The limestone, brick, and block being removed as part of the window work is not going to waste. All of the stone will be used to stabilize and repair the degraded areas of the existing south façade. The demolition work should be complete within the next couple of weeks. Crews are working to enclose the Innovation and Wellness Centre construction site by the end of the year, with all construction activities set to be complete in time for a fall 2018 opening. Follow along with the Innovation and Wellness Centre’s progress via live webcam.

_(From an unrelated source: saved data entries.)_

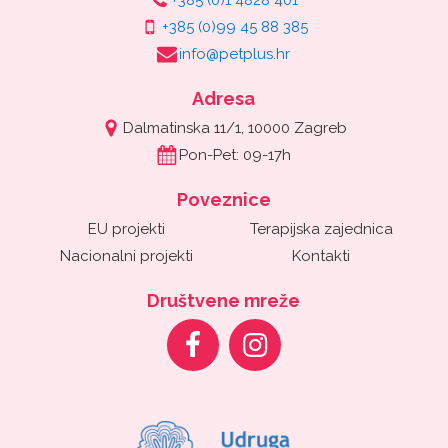
+385 (0)1 4828 401
+385 (0)99 45 88 385
info@petplus.hr
Adresa
Dalmatinska 11/1, 10000 Zagreb
Pon-Pet: 09-17h
Poveznice
EU projekti
Terapijska zajednica
Nacionalni projekti
Kontakti
Društvene mreže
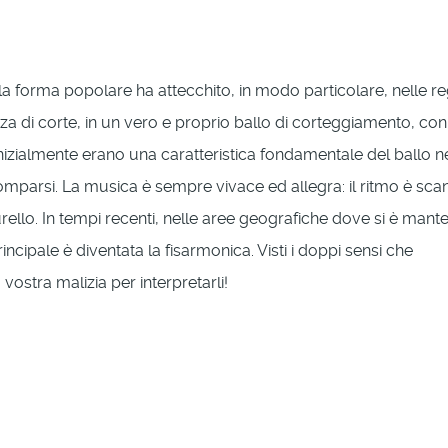
lia la forma popolare ha attecchito, in modo particolare, nelle re
anza di corte, in un vero e proprio ballo di corteggiamento, con
inizialmente erano una caratteristica fondamentale del ballo n
mparsi. La musica è sempre vivace ed allegra: il ritmo è sca
rello. In tempi recenti, nelle aree geografiche dove si è mant
incipale è diventata la fisarmonica. Visti i doppi sensi che
vostra malizia per interpretarli!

The Page Lectures: October 24

The annual Page lectures series, hosted by the Queen’s Department of English Language and Literature, honours the late Kingston writer and artist Joanne Page. Each year, a distinguished writer is invited to give a lecture on the subject of “the page.” this year, the series welcomes acclaimed poet Daphne Marlatt, whose talk is called “On the threshold of the Page.”

Where and when: Watson Hall, room 517, 2:30-4:30 pm
Learn more: www.facebook.com/Pagelecture/


QL@60

The Queen’s Faculty of Law celebrates its 60th anniversary this September. In recognition of this milestone, Queen’s Law hosts a special Homecoming weekend on Sept. 8–10.